Commentary on Political Economy

Monday 15 May 2023

 „PARTEI“ DER NICHTWÄHLER

Keine Antworten für die Unzufriedenen

EIN KOMMENTAR Von Jasper von Altenbockum
15.05.2023
, 21:21
Der Kieler Oberbürgermeister Ulf Kämpfer (SPD) mit Bundeswirtschaftsminister Robert Habeck (Grüne) in Kiel
Zwei Wahlen, zwei Mal ging nur jeder Zweite zur Wahl. Nur Protestparteien halten diesen Trend auf. Die großen Parteien haben kein Konzept dagegen - und werden deshalb kleiner.

Die Kommunalwahl in Schleswig-Holstein lieferte für die SPD das Kontrastprogramm zur Bremen-Wahl. Sie konnte ihren Absturz in der Landtagswahl von 2022 um mehr als zehn Prozentpunkte nicht wettmachen und blieb unter zwanzig Prozent im Landesdurchschnitt. In Kiel und Lübeck, traditionelle SPD-Hochburgen, verlor sie die Mehrheit, in Kiel landete sie hinter Grünen und CDU sogar auf dem dritten Platz.

Die Grünen hingegen verspürten in der Heimat Robert Habecks nicht den Gegenwind, den sie in Bremen erlebten. In Kiel sind sie stärkste Kraft, im Landesdurchschnitt lagen sie etwa auf dem Niveau von 2022, aber leicht verbessert im Vergleich zur vergangenen Kommunalwahl. Die CDU blieb unangefochten, konnte ihren Abstand zu den anderen Parteien sogar noch vergrößern.

In die Wunde der SPD streute der Wahlverlierer in Kiel, Oberbürgermeister Ulf Kämpfer, stellvertretender SPD-Landesvorsitzender, auch noch Salz. In Kiel sei es der SPD ergangen wie in vielen anderen Großstädten, wo CDU und Grüne mittlerweile beide für sich stärker sind als die SPD. Das Klischee, die CDU sei keine Großstadtpartei, scheint mittlerweile auf die SPD viel besser zu passen.
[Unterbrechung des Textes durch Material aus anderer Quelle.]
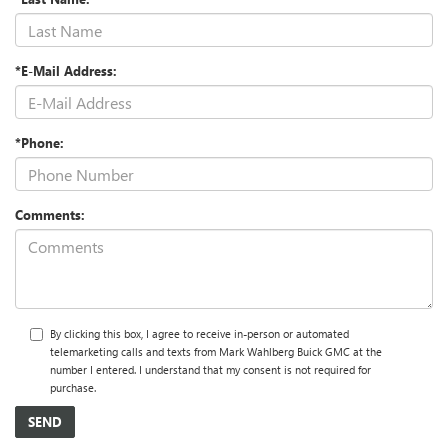
*E-Mail Address:
*Phone:
Comments:
By clicking this box, I agree to receive in-person or automated
telemarketing calls and texts from Mark Wahlberg Buick GMC at the
number I entered. I understand that my consent is not required for
purchase.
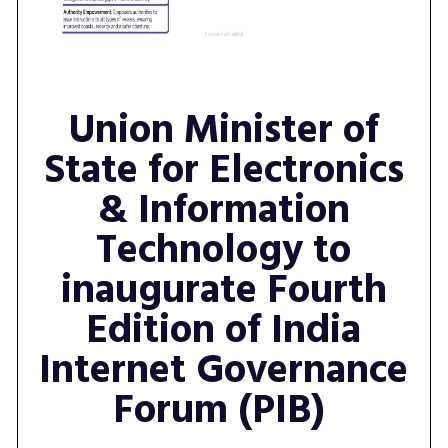
Union Minister of
State for Electronics
& Information
Technology to
inaugurate Fourth
Edition of India
Internet Governance
Forum (PIB)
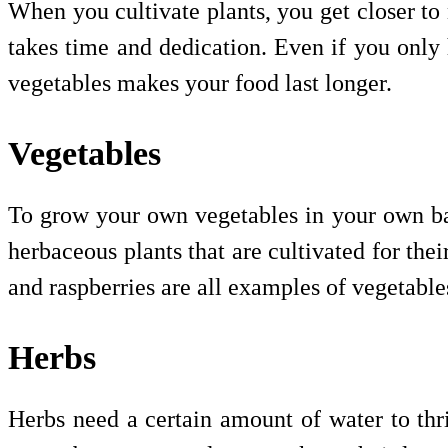
When you cultivate plants, you get closer to n
takes time and dedication. Even if you only
vegetables makes your food last longer.
Vegetables
To grow your own vegetables in your own bac
herbaceous plants that are cultivated for thei
and raspberries are all examples of vegetabl
Herbs
Herbs need a certain amount of water to thr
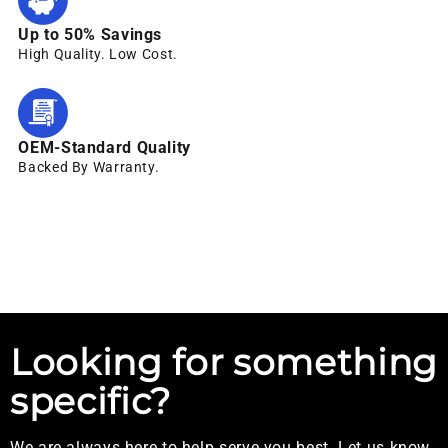
Up to 50% Savings
High Quality. Low Cost.
OEM-Standard Quality
Backed By Warranty.
Looking for something
specific?
We are always here to help serve you best. Let us know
Verbreitete Nicht-mit-mir-Stimmung

Was allen Parteien zu schaffen macht, in Bremen wie in Schleswig-Holstein, ist das Protestpotenzial und die größte „Partei“, die der Nichtwähler. In Schleswig-Holstein saugt einen Gutteil dieser Nicht-mit-mir-Stimmung der SSW auf, die Partei der dänischen Minderheit. Dass darüber hinaus auch die AfD mehr als acht Prozent erreichte, widerspricht der Behauptung der anderen Parteien, die Rechtspopulisten hätten hier im Norden keine Chance.

Sowohl in Bremen als auch in Schleswig-Holstein konnten nur diese Parteien in nennenswertem Umfang Nichtwähler mobilisieren – und das auf einem nach wie vor niedrigen Niveau. Vor allem aus der Wählerschaft von CDU (Bremen) und SPD (Schleswig-Holstein) wanderten viele Unzufriedene ab in das Lager der Nichtwähler. Zur Kommunalwahl in Schleswig-Holstein ging nicht einmal jeder zweite Wähler, in Bremen waren es nicht viel mehr. Darin ein Zeichen prinzipieller Zufriedenheit zu sehen, wird immer unglaubwürdiger.

Angesichts der Entscheidungen, die in den Kommunen anstehen, sollte man meinen, dass das Interesse weit größer ist. Die „großen“ Parteien haben ein grundsätzliches Problem, die Bürgerbeteiligung anzustacheln, wenn es darauf ankommt. Das ist ein Spiegel ihrer schwindenden Organisationsdichte. Eine Antwort darauf haben sie auch nach Jahren entsprechender Erfahrungen nicht gefunden. Der Verdacht liegt nahe, dass sie nicht alle Themen ansprechen – nicht ansprechen wollen –, die ein Großteil der Wähler umtreibt. Kein Wunder, dass die „Großen“ immer kleiner werden.